Yaşamsal değişim tabi ki rastgele bir değişim değildir, yönü vardır ve bu yönde evrim, yani yaşamın artmasıdır. Bu değişimin temel özelliği bilgisinin değişmesi, artmasıdır. Bu bilgi artışını farkındalık diye tanımlayabiliriz. Örneğin, tek hücreli canlı bazı çevresel şartları nasıl yönlendireceğinin bilgisine sahiptir - çevredeki bazı kimyasalları, kendi yaşamının devamı için reaksiyona sokarak enerji üretir - ama çevresel şartlar tarafından çok kolay yönlendirilir (O kimyasalın bitmesi).

Fakat evrimsel anlamda daha ileri bir canlı ( daha çok bilgi sahibi, daha farkında olan) bazı çevresel şartların farkına varıp, bunlar tarafından yönlendirilmekten kurtulabilir. Örneğin, bir köpek, besininin bitmesi durumunda, besin arayacak başka ortamlar bulabilir, kendini tehdit eden canlıları fark edip uzaklaşabilir.

Yani yaşamın temel amacını bilgi arttırarak evrimleşmek olduğunu söyleyebiliriz.

Yaşamın Temel Şartı

Yaşamı oluşturan bu öz bilgi varlığının - genetik kod - yaşamın devamı için paylaşılması gerekir. Örnek olarak, hücrenin bölünürken, bilgisini bir diğer hücreye geçirmesi, canlıların genetik değişimlerini bir sonraki nesillere aktarmalarını verebiliriz. Çünkü paylaşılmayan bilgi yaşamı çeşitlendirmez, birey bazında kalır ve organizma ölünce yok olur. Bu da evrimin ve yaşamın amacına ters düşer. Yani paylaşım olmaksızın yaşam olmaz.

Bu sonsuz değişim zincirinin içerisinde yaşamı kapsasın veya kapsamasın her varlık bir bütünün parçasıdır, her değişimin başka bir değişime etkisi vardır ve varlığa ait herhangi bir bilgi bu değişimi idrak edip belirlemeye yarar, akabinde yaşama hizmet etme yolunun önünü açar. (Bkz. Kaos Teorisi) Örneğin, ateşin yakıcı olduğunun bilinmesi, ateşin tehlikelerini belirleyebilmemize ve ateşten sakınmamıza yol açar.

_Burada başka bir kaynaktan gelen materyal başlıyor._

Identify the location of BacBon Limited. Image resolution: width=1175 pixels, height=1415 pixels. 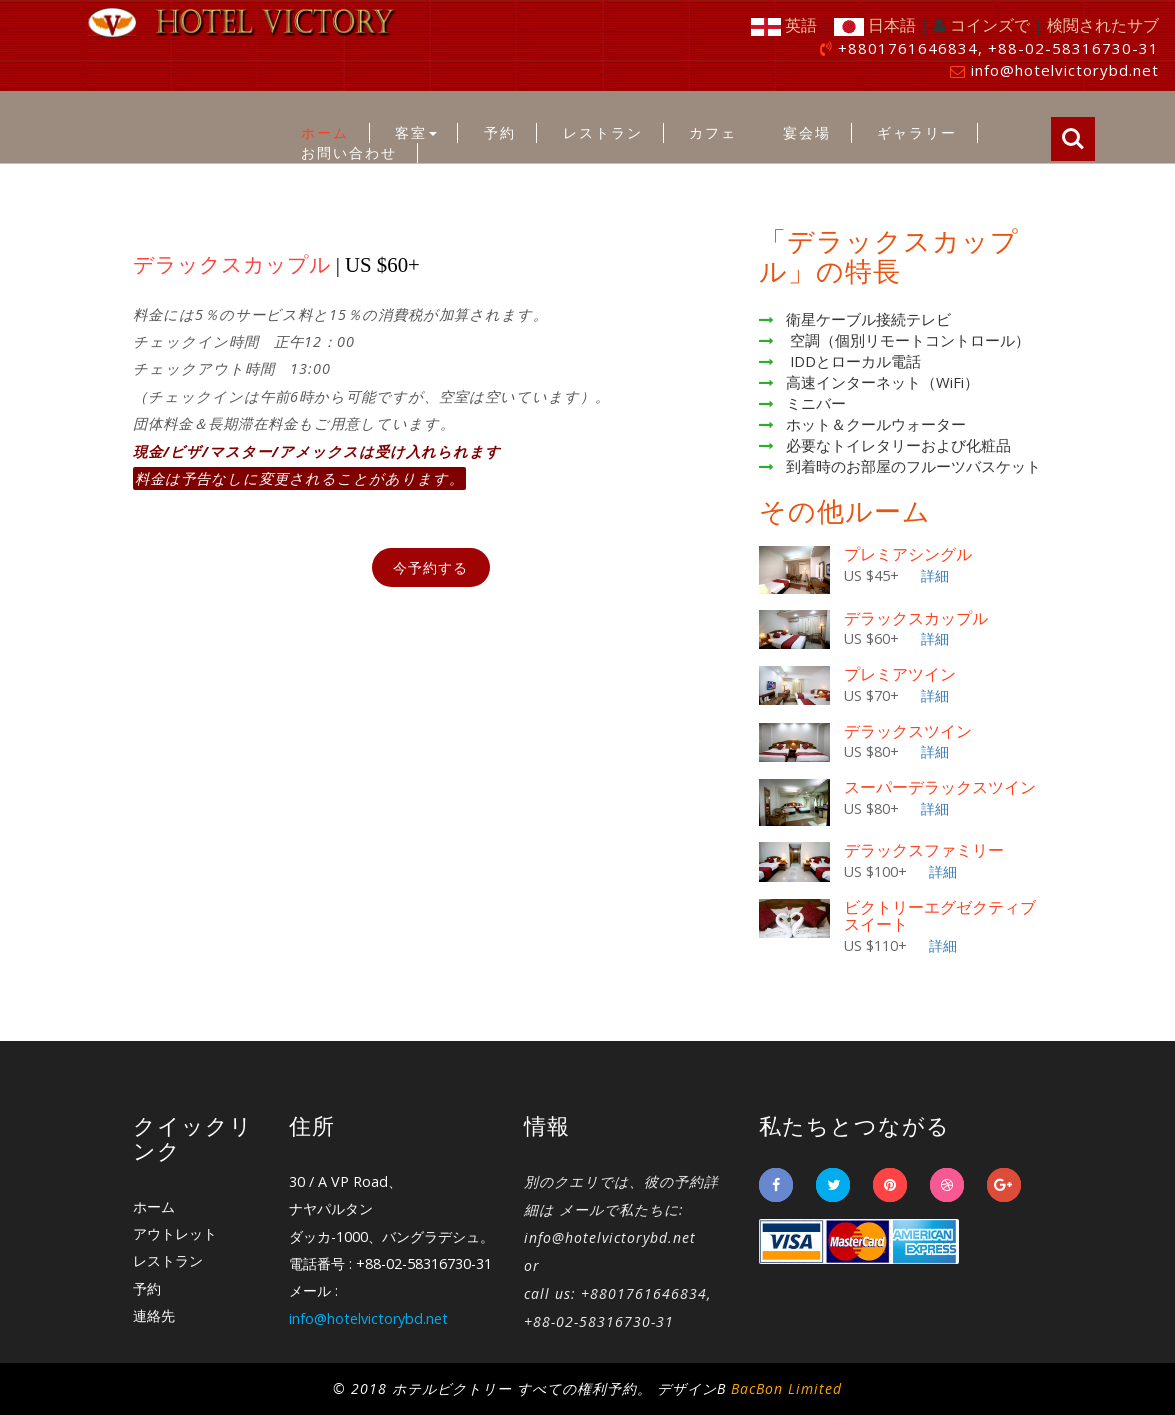 (786, 1388).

Tabi ki bilgi ediniminin birey odaklı olup, bir süre sonra başka yaşamsal formları tahrip etmesi bu zinciri bozar ve akabinde bireyin yaşamını tehdit eder. Örnek olarak başka canlıların yaşam haklarına saygı duymadan, onların yaşam alanlarının su kaynaklarının tahrip edilmesi, betonlaştırılması, akabinde bunun su kıtlığı ve besin temin edememe olarak geri dönmesini sunabiliriz.

Sonuç olarak varlığımızın temel amacı sürekli bir bilgi edinimi, paylaşımı ve bunların oluşturduğu değişimdir.

İçinde bulunduğumuz yaşamı bu yasa çerçevesinde nasıl incelemeliyiz?

İnsan dışında hiçbir hayvan kendi bilincinin farkına varamadığı için hayvanların yapay bir müdahale olmaksızın bu evrim çizgisinden sapması mümkün değildir. Lakin insan kendi bilincinin farkına varabilmiş, kendine dönük bir sorgulama yapmış ve bu sorgulamanın sonucu olarak çok farklı çizgilerde yürümeye başlamıştır. Bunun sonucu olarak kimi zaman yaşam ve evrim çizgisini çok güzel koruyup geliştirmiş, kimi zamanda yaşamı öldüren bir çizgide hareket etmiştir.

Bireyin sürekli bir değişim halinde olması gerekmektedir, sürekli bir bilgi ediniminde olup bunu yaşamı yükseltmek için - sadece kendi yaşamını değil, yaşama dair her şeyi - kullanmalı, bilgisini paylaşarak gelecek nesillere daha çok yaşam imkanı bırakmalıdır.

İnsanın Bilgi Edinim Süreci

İnsan kendi bilincinin farkına vardığı için, bilgisini, hem genetik kodla, hem birebir iletişimle aktarabilen bir canlı olmuştur. Bu bilginin esas temin yolu ise varlıktaki neden-sonuç ilişkisinin farkına varabilmesidir. Bilimlerin çıkış noktası budur, doğadaki sonuçlara bakarak bunların nedenini araştırırlar.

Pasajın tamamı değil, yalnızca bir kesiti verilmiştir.